Wednesday 20 August 2014

Varying your diet ~ Practiceopedia by Phillip Johnston

VARYING YOUR DIET
Freeing yourself from dull, repetitive practice

Charlene wouldn't mind practicing so much if it wasn't so boring.

"It's the same thing every day... playing my pieces over and over again... I'd go crazy, except that practicing makes me too sleepy for that."

Her teacher doesn't understand this at all. "Who said that practice had to be playing your pieces over and over and over again? That doesn't sound much like practice to me - no wonder you're bored."

If that's not practice, then what is? What else can she try?

0~0

Practice actually means hundreds of different things. There's no single magic formula that will work in all situations.

Because you have all this choice though, if you're bored when you're practicing, it's your fault. It would be like standing at a buffet with hundreds of different foods...and loading up your plate with just one




Practicing the same way all the time means either that you simply aren't aware of other practice possibilities or you're actively choosing to ignore them.

Either way, you're not just boring yourself. You're crippling your practice, and your music lessons.

Variety? Such as?
Below are just some of the tasks that qualify as "practice." So if you're sick of the way you're working, you don't have to abandon practice completely - you can change how you work, so that practicing becomes a completely different experience.

Planning
This involves figuring out exactly what you should be practicing, and how it fits in with the bigger picture.

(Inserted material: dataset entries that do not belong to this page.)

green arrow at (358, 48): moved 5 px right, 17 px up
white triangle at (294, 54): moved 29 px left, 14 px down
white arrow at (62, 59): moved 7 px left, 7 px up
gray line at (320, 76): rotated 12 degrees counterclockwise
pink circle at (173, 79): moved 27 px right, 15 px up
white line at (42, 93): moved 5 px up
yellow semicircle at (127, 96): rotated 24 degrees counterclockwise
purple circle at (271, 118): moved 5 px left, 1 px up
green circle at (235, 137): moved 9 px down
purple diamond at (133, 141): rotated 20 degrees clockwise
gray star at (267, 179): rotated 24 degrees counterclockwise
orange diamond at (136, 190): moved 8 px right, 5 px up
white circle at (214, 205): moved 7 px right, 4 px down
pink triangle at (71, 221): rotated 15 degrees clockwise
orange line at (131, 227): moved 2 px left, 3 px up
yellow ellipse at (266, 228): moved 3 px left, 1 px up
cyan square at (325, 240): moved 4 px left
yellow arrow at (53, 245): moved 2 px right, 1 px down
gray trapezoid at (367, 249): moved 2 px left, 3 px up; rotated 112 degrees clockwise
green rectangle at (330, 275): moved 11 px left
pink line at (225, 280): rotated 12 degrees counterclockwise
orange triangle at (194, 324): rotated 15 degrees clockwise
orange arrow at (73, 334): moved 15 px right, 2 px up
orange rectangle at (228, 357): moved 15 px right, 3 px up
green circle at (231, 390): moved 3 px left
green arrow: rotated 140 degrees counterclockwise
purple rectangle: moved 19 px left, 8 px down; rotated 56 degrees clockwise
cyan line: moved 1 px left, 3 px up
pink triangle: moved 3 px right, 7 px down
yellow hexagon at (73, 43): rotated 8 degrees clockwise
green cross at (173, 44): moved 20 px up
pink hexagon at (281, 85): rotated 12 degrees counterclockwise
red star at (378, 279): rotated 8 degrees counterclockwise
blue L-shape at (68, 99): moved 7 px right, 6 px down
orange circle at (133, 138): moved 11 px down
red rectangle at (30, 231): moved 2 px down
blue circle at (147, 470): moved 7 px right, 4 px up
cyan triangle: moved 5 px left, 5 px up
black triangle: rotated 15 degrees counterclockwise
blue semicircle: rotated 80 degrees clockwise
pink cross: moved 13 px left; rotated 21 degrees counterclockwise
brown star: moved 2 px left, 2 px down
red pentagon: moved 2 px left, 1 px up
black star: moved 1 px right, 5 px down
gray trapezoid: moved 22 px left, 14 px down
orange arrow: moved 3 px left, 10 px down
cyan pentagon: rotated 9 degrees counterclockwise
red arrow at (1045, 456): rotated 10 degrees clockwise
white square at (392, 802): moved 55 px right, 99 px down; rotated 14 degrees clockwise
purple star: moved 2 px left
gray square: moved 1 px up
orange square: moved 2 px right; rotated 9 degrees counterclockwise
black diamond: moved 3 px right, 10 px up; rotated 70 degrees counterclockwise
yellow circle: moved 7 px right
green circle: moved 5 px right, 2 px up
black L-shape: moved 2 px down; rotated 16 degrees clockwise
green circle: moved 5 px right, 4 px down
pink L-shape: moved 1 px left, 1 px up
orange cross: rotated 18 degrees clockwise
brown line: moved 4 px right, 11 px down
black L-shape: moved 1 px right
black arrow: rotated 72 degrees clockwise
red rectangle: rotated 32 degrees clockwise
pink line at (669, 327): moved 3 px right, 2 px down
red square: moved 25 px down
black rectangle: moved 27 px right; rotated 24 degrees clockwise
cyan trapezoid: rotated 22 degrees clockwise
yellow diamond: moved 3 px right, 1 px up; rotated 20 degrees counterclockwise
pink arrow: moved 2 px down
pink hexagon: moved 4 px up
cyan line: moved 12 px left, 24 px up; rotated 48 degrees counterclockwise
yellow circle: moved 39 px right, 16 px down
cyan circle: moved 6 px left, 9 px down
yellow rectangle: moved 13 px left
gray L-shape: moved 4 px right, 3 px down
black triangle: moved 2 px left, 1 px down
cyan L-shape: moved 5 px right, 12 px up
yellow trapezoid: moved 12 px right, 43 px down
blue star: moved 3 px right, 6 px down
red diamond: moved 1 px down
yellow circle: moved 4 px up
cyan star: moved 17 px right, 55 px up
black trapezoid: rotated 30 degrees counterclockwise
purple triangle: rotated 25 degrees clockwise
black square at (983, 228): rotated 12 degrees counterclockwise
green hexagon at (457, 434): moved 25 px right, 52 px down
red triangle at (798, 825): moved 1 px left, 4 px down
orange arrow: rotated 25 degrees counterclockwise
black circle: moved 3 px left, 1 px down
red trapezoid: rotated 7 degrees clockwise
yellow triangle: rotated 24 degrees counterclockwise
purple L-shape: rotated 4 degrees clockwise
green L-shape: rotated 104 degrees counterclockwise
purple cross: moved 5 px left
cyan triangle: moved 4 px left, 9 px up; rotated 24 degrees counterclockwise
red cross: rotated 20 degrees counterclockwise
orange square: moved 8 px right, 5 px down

Planning is about knowing how today's session will help you be ready for next week, and how next week can help you prepare for the end of the year.

You might not actually be playing your instrument while you're doing this, but planning will save you loads of unnecessary work - and absolutely counts as practice.

Locating trouble spots
You can't fix problems if you don't know they're there. This type of practice doesn't actually fix problems, but instead helps you create a comprehensive list of what those problems are. 

Diagnosing and prescribing
It's not enough just to know that a problem exists - you have to understand exactly what's causing it. In fact, being able to name why something is hard is often nine-tenths of the way to making it easy.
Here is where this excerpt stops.